It's take almost 40 seconds to get result for 2million rows. i'm afraid the indexes doesn't work....

anoopsjohn commented 9 years ago

So the total data on which scan happened is 2 million and data satisfying the condition is less than that? Or the actual fetched data is 2 million. Just trying to know the data size. How big cluster? Total how many regions? So I assume you are using HFile block size as default ie. 64KB. Can try reducing that

xuxc commented 9 years ago

the cluster with just 3 nodes,. does hindex's 2nd filter select data(resultsets) from which be got after 1st filter? or every filter do full scan on index_table?

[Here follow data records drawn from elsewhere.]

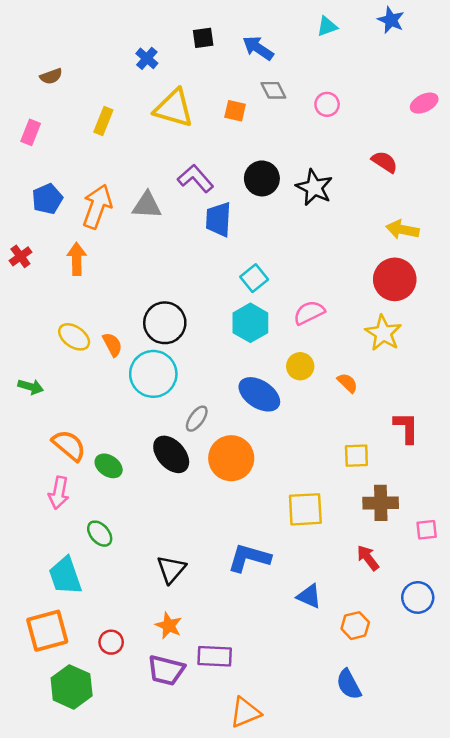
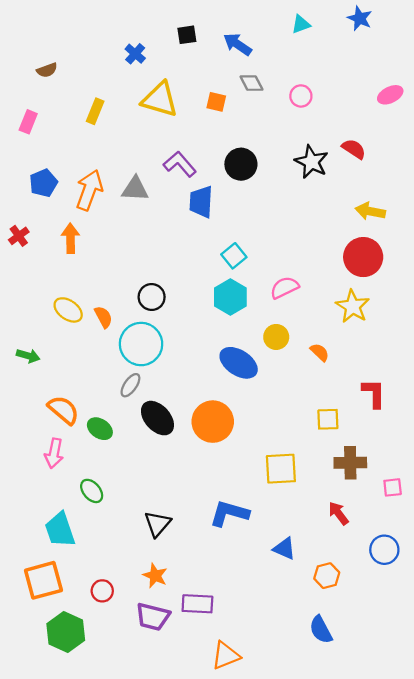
black star: (314, 187) -> (311, 162), moved
black circle: (165, 323) -> (152, 297), size x0.7
gray ellipse: (197, 419) -> (130, 385), moved

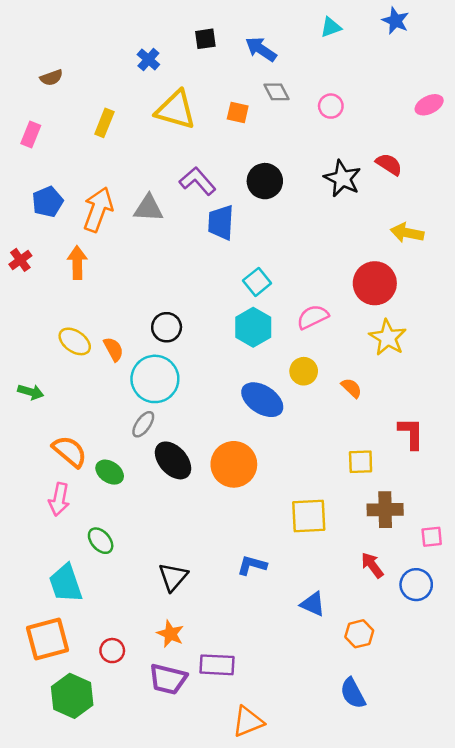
red circle: (363, 257) -> (375, 283), moved
blue L-shape: (229, 513) -> (252, 565), size x0.7
blue circle: (384, 550) -> (416, 585), moved

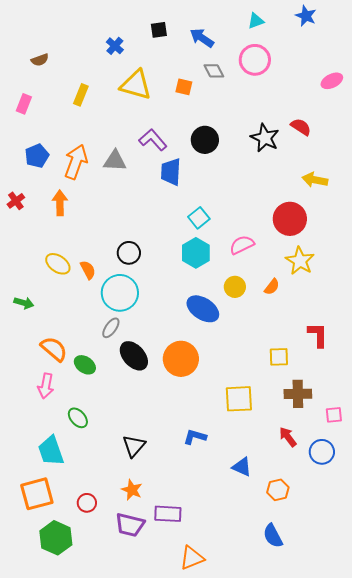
pink circle: (331, 106) -> (255, 60), moved, size x1.6
orange semicircle: (351, 388) -> (272, 287), moved, turned 84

anoopsjohn commented 9 years ago

None of the filter do full scan on index table. So your indexed columns type is String only and you do equals condition. So for the index table scan we will create start and stop row. As this query covers 2 index, we will have 2 index scanners which retrieve data (at server side) simultaneously and using AND find the data rks. If there can be single index on both these columns that will be better any way. Just saying. Any idea you have, when there is no index usage, what time it will take to do the above query?

xuxc commented 9 years ago

i am sorry to put forward such unprofessional problem ..>.<, what i want to say is that :

  1. i first create 17 indexes on each col ,and create the table, 2.load 2million data to the table,and indexes worked; 3.i use filters to query by java API(just as methoded above ); 4.i found it need 40 sec to get the results.. May i have a code .java for reference?..Maybe the codes have something wrong...
anoopsjohn commented 9 years ago

So your total rows count is 2 million. Can you tell me how many rows satisfy above said condition (col1=? AND col2=?) Also any idea you have that when you don't declare any column for index (normal full table scan) what time it takes(?)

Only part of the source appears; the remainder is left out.